What I'd love is to use a virtual terminal that has every application possible pre-installed or available on demand and runs like a citrix application with payment by time/cpu or whatever makes sense.
So I want to use AutoCAD, I find it in the catalog of apps, use it for 20 minutes, pay 2 dollars or whatever. I want Visual Studio 2013, I find it in the catalog, use it for 2 hours, pay a dollar fifty.
Then all I need is a cheap laptop with a nice screen and I'm good for years and years.
Paperspace founder here. One of the things we are most excited about is rapidly evolving cloud licensing models. Adobe (among others) has paved the way for a more on-demand version like what you are describing. I think a lot of other companies will move in this direction as well. We definitely share your vision and hope to offer pre-configured machines as well as on-demand apps in the future. Also, you can clone a VM and distribute it really easily which could be interesting (a dumber approach to what you're talking about).
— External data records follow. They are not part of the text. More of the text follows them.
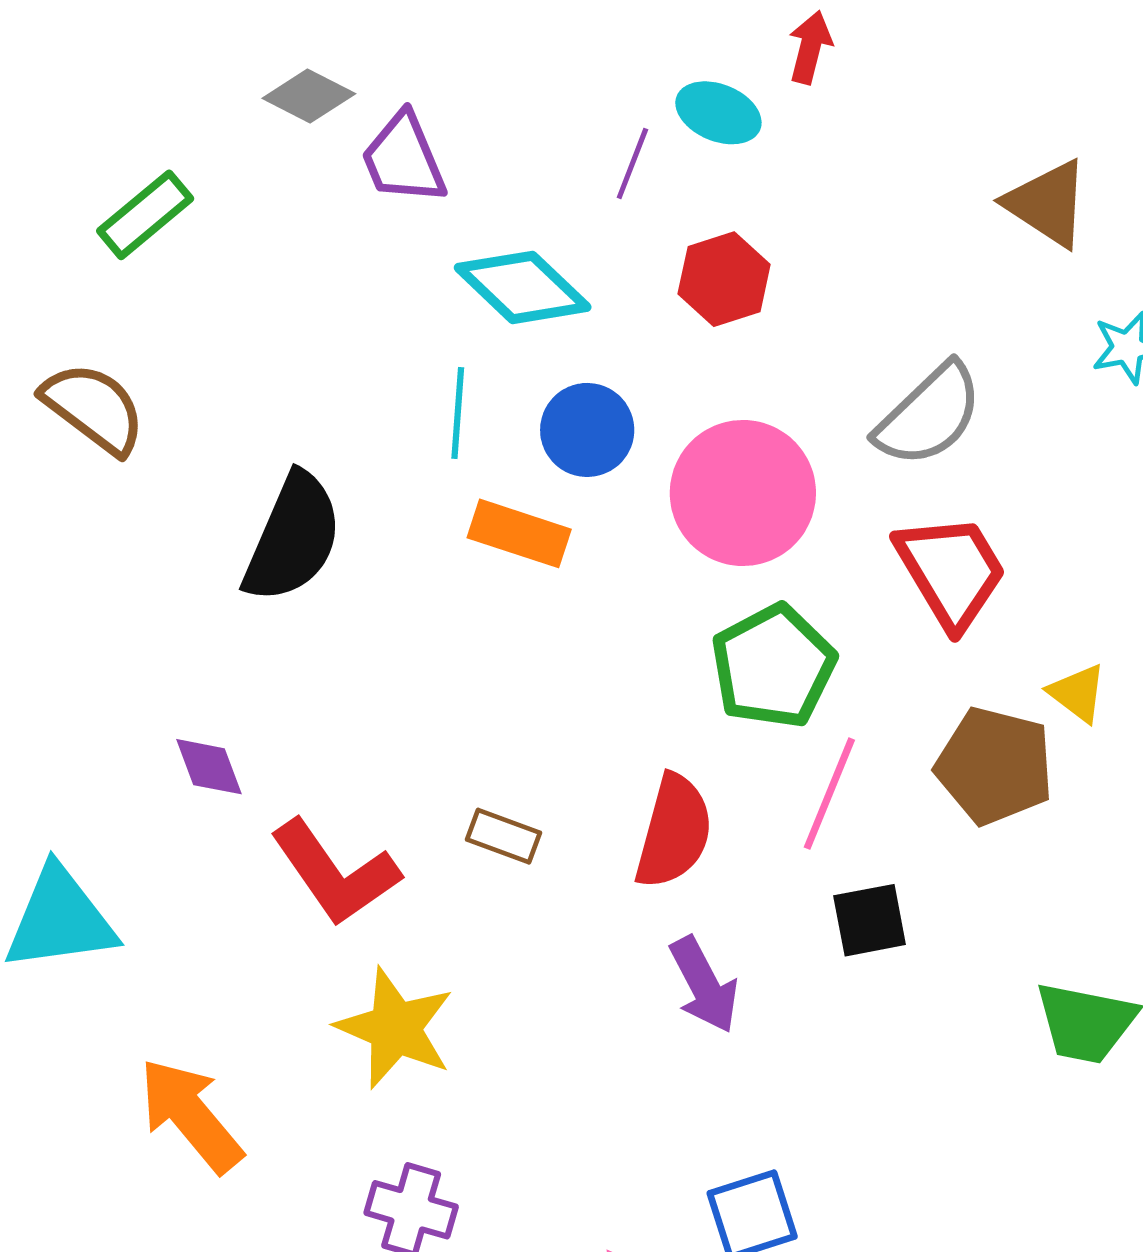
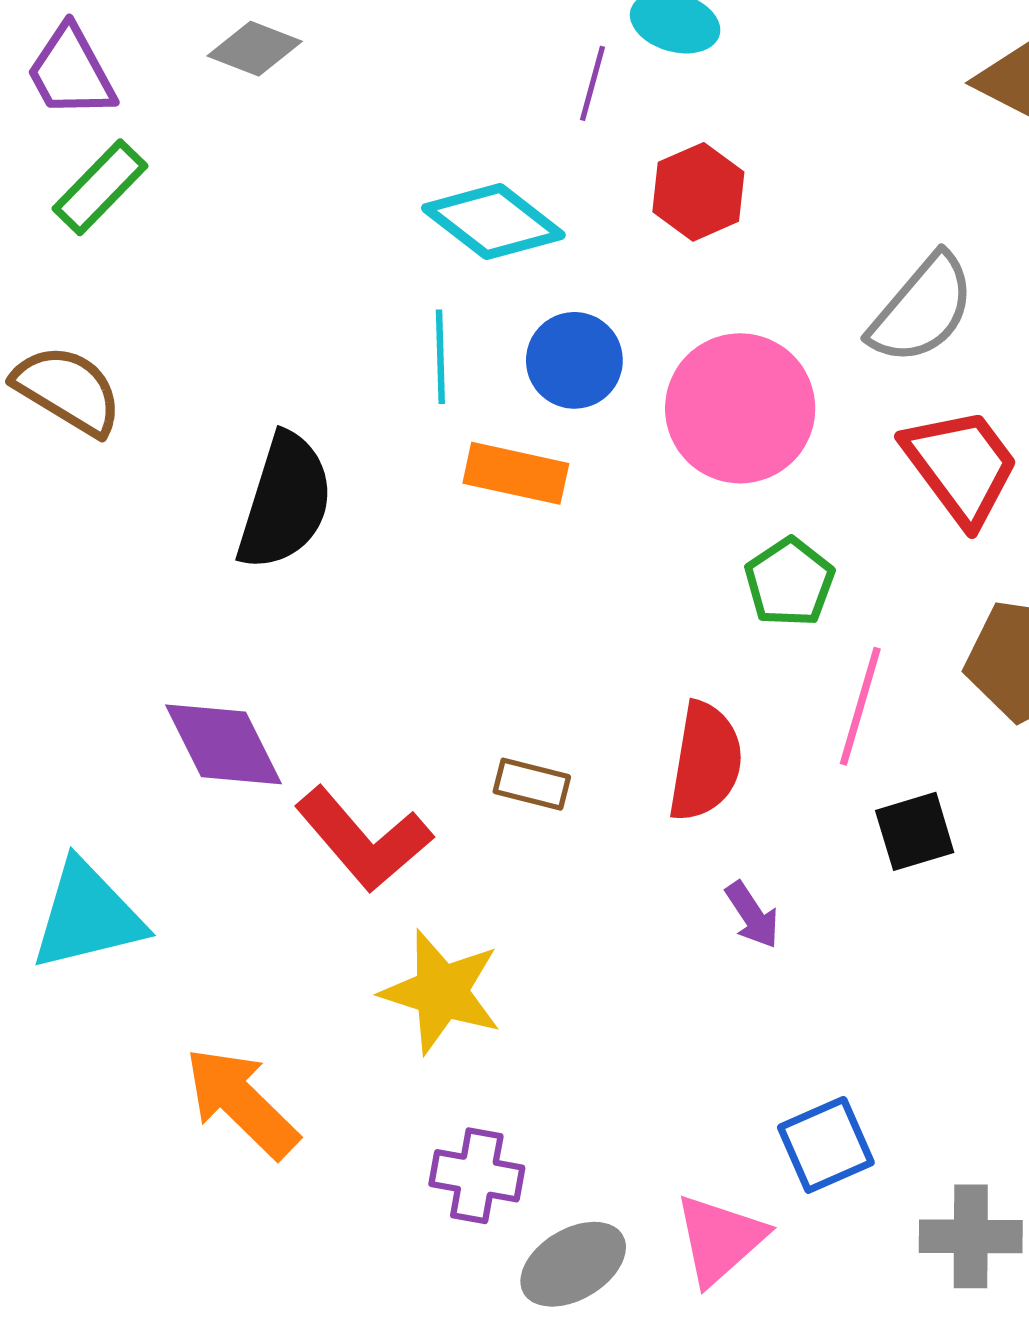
purple trapezoid: (403, 159) -> (71, 72), moved
green pentagon: (773, 666) -> (789, 582), size x0.7
purple diamond: (209, 767) -> (224, 744), size x1.6
purple arrow: (704, 985) -> (752, 915), size x0.7

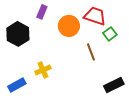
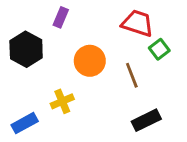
orange circle: (69, 26) -> (90, 61), moved
black rectangle: (114, 85) -> (146, 120), moved

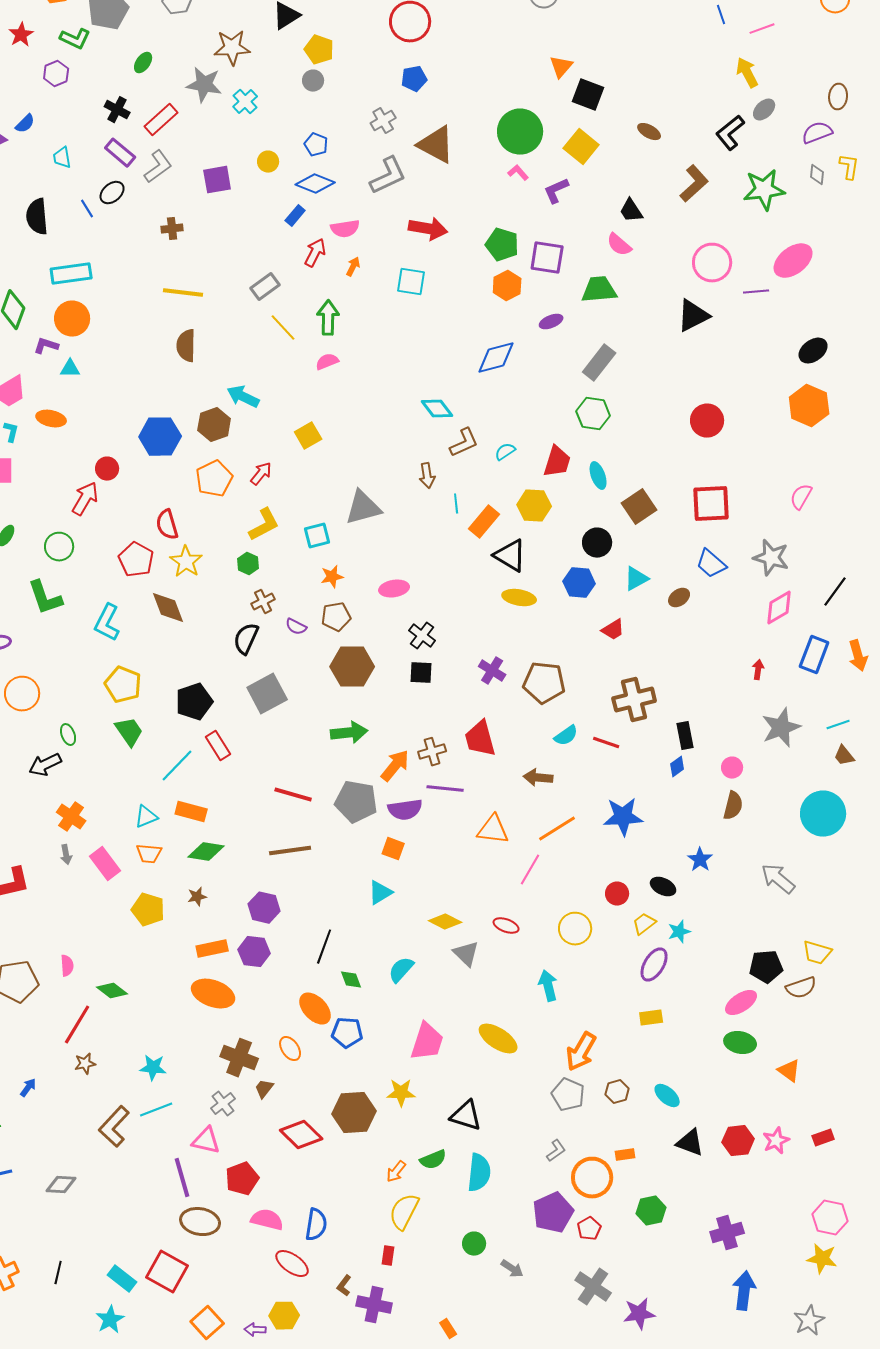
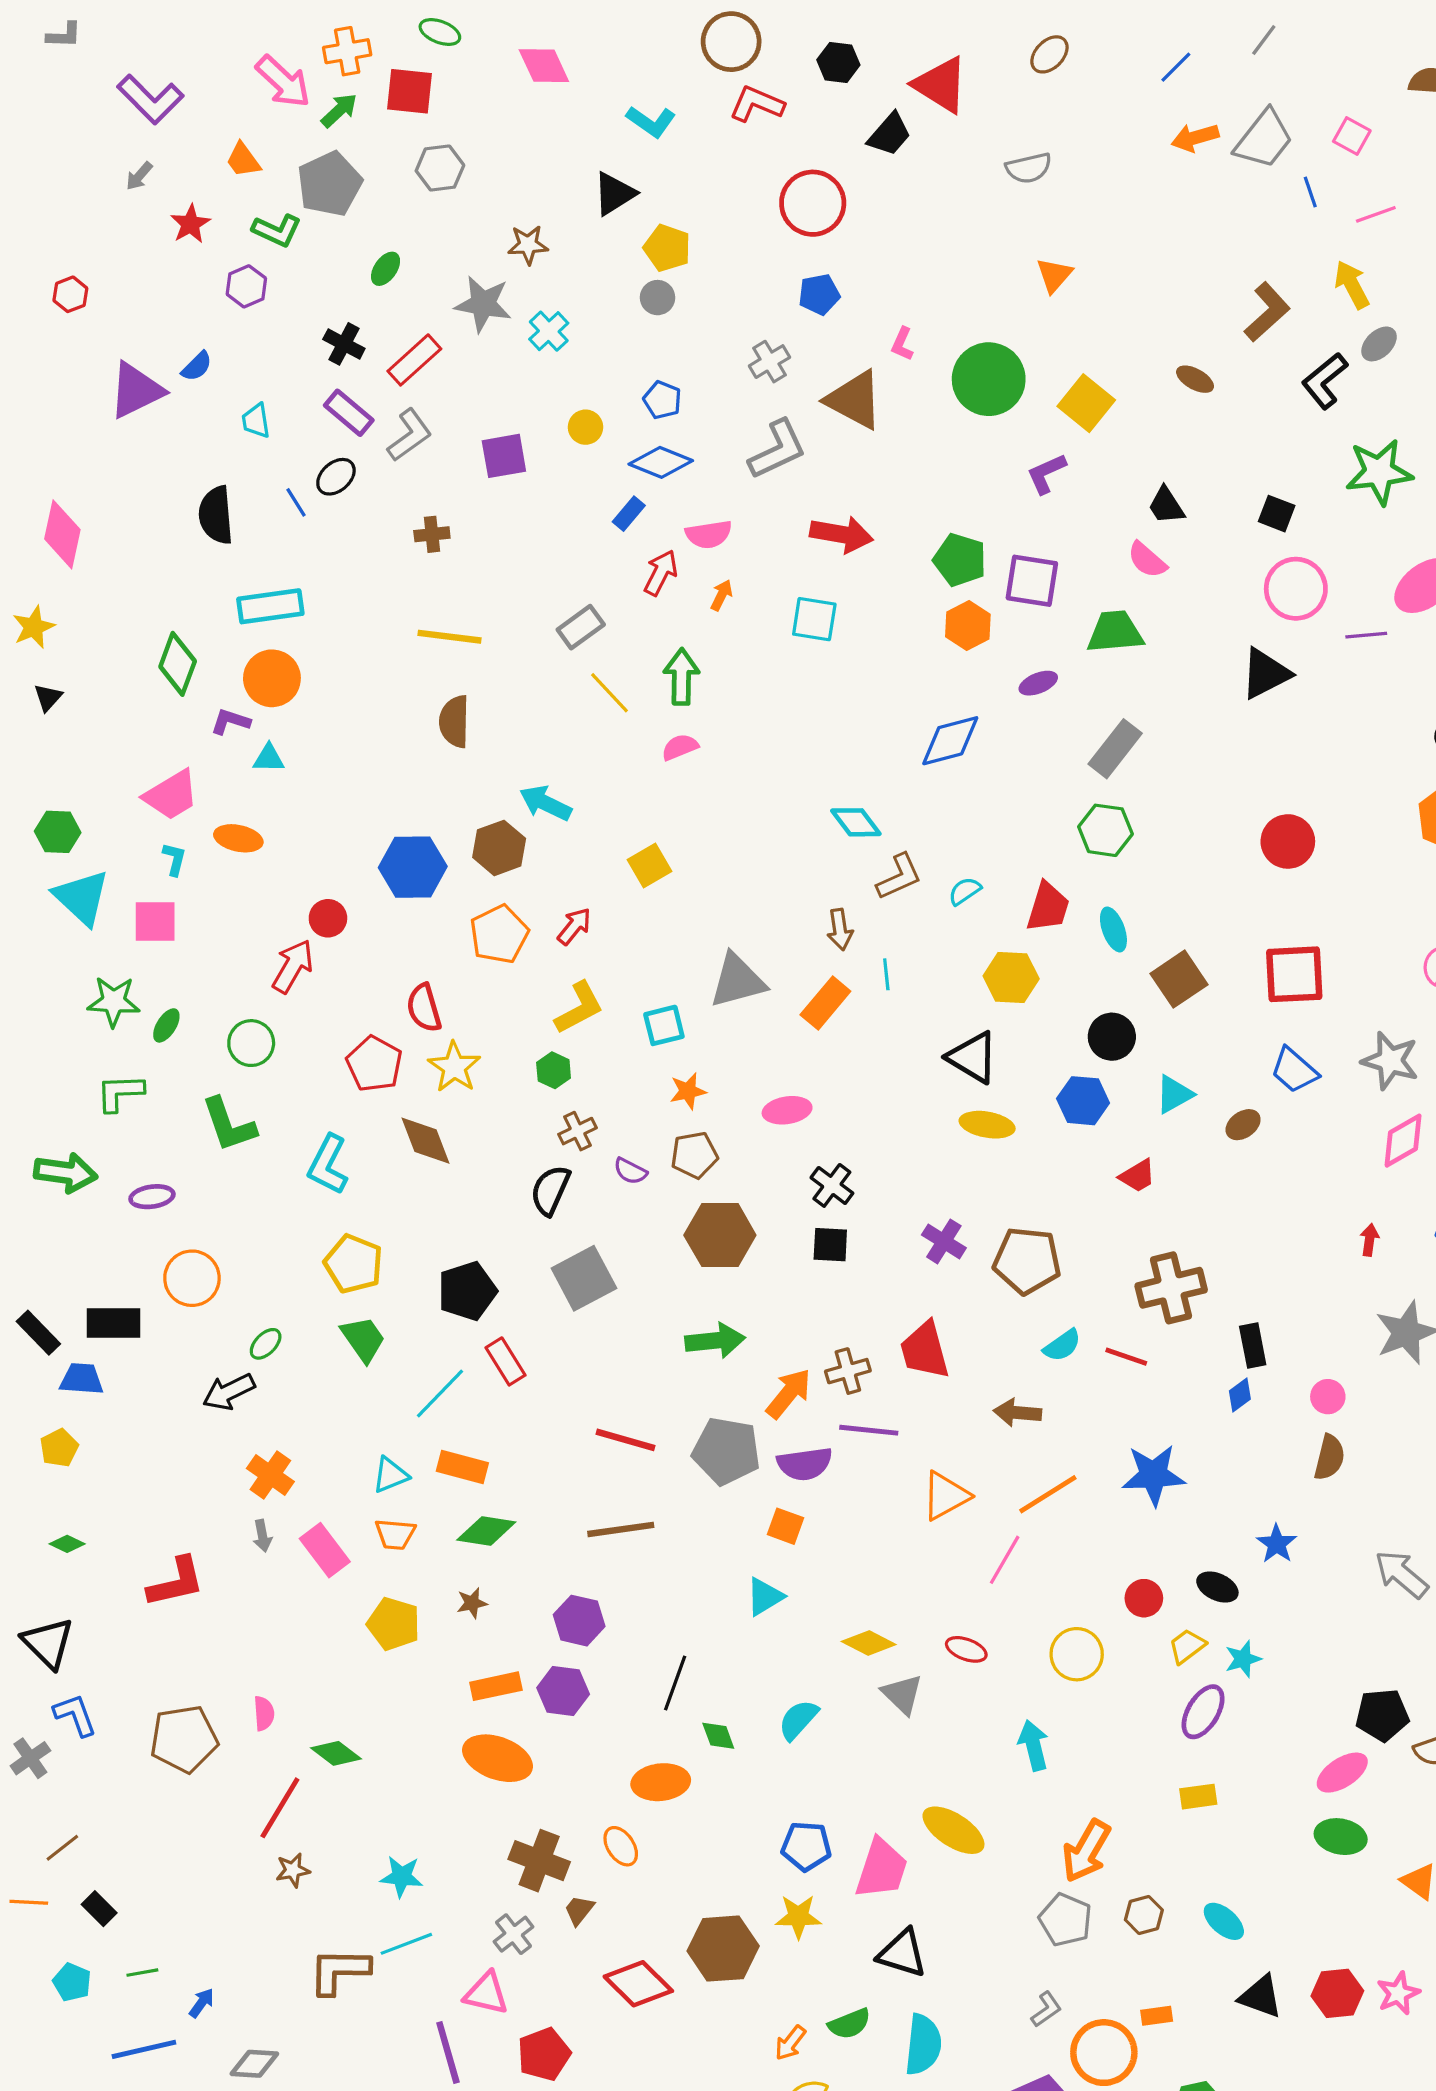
brown star: (232, 48) -> (528, 245), size x0.7
black square: (588, 95) -> (1277, 514), moved, size x0.7
pink L-shape: (518, 173) -> (902, 344), moved, turned -115
brown L-shape: (694, 184) -> (1267, 312), moved
orange rectangle: (484, 522) -> (825, 1003), moved
green ellipse: (68, 735) -> (266, 1344), turned 65
orange triangle: (493, 830) -> (945, 1496), turned -36
orange ellipse: (315, 1009) -> (661, 1782), turned -52
blue pentagon: (347, 1033) -> (806, 1846), moved
pink trapezoid: (427, 1042) -> (881, 1869), moved
blue arrow: (28, 1088) -> (202, 2003), moved
brown L-shape: (114, 1127) -> (339, 1971), turned 48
What about sharing - heavy - files with coworkers not using this app? What about uploading files? It feels to me like working in a bubble... but maybe I'm wrong.
How about some sort of dropbox like syncing? Put your files in a shared dropbox folder, sync dropbox folder on remote VM, save your work on remote VM when done, changes get synced back to shared dropbox folder.
Obviously not perfect and obviously problematic if lots of people try working on the same file at the same time, but should solve at least some of the problems.
No company can provide this because the kind of service you want needs to be licensed by the software creators: Microsoft, Autodesk, etc. I don't think it would be an easy job to convince these big companies.
What I'd love is to use a virtual terminal that has every application possible pre-installed or available on demand and runs like a citrix application with payment by time/cpu or whatever makes sense.
So I want to use AutoCAD, I find it in the catalog of apps, use it for 20 minutes, pay 2 dollars or whatever. I want Visual Studio 2013, I find it in the catalog, use it for 2 hours, pay a dollar fifty.
Then all I need is a cheap laptop with a nice screen and I'm good for years and years.